Sentence-BERT (or SBERT) is a variant of BERT used in case we want an efficient method to compare sentences.

Imagine we want to find the 2 most similar sentences in 10000 examples. Because BERT requires both sentences to be fed together as input, that would require about 50 million inference computations (combinations of 2 elements from a set of 10000 elements), which could take days to execute (the paper reports 65 hours in their system).

Using siamese and triplet network structures to derive semantically meaningful sentence embeddings, sentences can be compared using cosine similarity.

This is the training architecture:

SBERT training 1

And this is how we would use it for inference:

SBERT inference 1

This would let us obtain the BERT 10000 vectors and then apply cosine similarity between them.

10. InferSent

InferSent was created by Facebook and it is (in their own words) “a sentence embeddings method that provides semantic sentence representations. It is trained on natural language inference data and generalizes well to many different tasks”

This supervised technique consists of training NN encoders of different architectures on the Stanford Natural Language Inference task:

InferSENT

The paper proposes different encoder architectures, majorly concentrated around GRUs, LSTMs, and BiLSTMs.

The initial approach used GloVe vectors for pre-trained word embeddings, but in a more recent version (InferSent2) they changed to fastText.

11. Universal Sentence Encoder

This is a technique created by Google which includes 2 possible models for sentence representation learning, both designed to allow multi-task learning.
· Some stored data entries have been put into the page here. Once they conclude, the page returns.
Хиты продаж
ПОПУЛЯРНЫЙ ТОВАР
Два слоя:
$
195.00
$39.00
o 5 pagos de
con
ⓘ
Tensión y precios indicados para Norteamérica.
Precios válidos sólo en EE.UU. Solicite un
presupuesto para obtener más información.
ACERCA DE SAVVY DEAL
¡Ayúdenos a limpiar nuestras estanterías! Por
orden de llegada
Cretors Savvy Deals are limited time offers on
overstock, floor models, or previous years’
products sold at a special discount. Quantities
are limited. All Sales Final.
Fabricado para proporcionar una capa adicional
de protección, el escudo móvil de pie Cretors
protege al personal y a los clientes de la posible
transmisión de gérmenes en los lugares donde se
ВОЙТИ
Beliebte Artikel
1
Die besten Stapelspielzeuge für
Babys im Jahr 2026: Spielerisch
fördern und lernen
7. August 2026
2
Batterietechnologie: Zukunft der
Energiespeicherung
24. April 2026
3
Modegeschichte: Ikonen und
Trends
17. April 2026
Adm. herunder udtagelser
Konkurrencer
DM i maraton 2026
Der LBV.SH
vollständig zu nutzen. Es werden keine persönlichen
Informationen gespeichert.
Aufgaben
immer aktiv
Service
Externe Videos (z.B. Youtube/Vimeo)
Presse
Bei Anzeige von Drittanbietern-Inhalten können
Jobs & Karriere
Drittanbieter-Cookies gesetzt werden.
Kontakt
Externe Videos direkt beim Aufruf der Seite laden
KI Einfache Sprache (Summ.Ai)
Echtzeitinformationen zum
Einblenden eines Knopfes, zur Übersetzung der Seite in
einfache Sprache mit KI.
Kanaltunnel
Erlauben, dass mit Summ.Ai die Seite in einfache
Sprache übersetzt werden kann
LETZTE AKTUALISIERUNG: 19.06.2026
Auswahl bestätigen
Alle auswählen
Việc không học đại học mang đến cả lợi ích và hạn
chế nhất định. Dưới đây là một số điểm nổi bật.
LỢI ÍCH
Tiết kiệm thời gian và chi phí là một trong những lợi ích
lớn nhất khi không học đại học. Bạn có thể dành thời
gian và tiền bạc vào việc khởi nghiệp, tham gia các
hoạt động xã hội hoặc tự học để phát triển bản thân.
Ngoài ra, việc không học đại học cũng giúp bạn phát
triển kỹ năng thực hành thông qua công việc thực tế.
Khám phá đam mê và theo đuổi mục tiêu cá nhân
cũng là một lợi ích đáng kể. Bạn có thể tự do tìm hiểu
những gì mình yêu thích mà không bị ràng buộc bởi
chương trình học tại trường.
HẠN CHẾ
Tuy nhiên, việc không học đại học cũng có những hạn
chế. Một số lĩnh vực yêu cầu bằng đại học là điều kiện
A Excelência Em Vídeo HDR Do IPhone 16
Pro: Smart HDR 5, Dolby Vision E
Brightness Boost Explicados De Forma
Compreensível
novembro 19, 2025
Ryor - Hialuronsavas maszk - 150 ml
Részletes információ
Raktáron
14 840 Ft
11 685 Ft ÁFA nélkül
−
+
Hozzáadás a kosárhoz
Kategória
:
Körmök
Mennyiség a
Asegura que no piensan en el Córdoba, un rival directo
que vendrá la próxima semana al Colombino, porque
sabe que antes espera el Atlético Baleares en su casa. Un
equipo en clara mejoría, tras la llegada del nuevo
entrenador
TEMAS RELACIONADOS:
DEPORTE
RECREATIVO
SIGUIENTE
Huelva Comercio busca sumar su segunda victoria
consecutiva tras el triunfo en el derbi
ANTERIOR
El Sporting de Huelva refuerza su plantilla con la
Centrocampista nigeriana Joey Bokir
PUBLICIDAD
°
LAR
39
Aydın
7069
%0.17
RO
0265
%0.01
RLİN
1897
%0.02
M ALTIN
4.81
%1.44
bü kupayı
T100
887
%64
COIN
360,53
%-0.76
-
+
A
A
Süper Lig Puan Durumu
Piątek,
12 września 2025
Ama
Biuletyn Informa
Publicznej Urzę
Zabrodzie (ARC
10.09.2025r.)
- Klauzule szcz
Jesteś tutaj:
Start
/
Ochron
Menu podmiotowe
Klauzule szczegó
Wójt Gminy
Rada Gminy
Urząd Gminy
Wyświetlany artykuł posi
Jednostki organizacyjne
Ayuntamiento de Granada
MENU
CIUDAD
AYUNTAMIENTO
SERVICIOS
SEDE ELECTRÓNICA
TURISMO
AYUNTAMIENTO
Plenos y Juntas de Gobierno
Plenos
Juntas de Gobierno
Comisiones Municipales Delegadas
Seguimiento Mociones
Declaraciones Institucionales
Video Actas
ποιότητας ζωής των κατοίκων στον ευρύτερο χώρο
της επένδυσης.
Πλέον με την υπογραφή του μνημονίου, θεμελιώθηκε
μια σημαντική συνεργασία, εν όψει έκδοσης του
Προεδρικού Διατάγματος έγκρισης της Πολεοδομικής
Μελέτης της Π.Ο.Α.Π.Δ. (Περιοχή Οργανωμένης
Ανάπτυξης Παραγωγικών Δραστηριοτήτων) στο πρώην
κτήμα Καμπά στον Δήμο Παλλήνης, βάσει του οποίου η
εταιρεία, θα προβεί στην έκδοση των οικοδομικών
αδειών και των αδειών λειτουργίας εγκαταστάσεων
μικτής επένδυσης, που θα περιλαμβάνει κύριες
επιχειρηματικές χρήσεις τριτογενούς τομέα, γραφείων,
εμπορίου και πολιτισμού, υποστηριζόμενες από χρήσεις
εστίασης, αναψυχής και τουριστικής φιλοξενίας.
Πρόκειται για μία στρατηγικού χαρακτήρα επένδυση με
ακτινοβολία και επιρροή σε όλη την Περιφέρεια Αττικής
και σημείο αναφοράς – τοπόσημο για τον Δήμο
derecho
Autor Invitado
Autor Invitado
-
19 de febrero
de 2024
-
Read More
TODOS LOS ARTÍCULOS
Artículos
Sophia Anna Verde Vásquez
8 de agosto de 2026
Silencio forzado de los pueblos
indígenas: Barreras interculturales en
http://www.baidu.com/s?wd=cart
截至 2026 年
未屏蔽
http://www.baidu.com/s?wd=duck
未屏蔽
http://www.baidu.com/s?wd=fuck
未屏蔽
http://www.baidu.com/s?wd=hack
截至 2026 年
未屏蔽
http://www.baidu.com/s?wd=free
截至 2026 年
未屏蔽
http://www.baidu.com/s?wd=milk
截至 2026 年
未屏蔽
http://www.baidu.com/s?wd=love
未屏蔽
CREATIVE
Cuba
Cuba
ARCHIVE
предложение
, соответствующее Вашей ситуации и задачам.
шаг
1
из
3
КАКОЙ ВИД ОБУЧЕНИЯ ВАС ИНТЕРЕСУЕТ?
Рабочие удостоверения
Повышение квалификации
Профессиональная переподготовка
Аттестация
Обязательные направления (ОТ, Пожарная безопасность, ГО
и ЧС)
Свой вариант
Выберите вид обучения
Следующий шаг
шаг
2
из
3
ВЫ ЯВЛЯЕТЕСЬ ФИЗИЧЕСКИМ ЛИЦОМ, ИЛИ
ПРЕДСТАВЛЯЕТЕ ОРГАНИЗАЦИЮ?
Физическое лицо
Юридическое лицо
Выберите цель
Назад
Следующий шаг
The first one is just a Transformer model encoder:

universal 1-1

The other possible model is a Deep Averaging Network (DAN):

universal 2-1

In this model, input embeddings for words and bi-grams are first averaged together and then passed through a feedforward neural network to produce sentence embeddings.

12. Conclusion

In the previous lines, we learned the most relevant techniques to generate vectors from sentences or documents.

Now it’s time to dive deep into these methods we’ll need to master to become great NLP practitioners.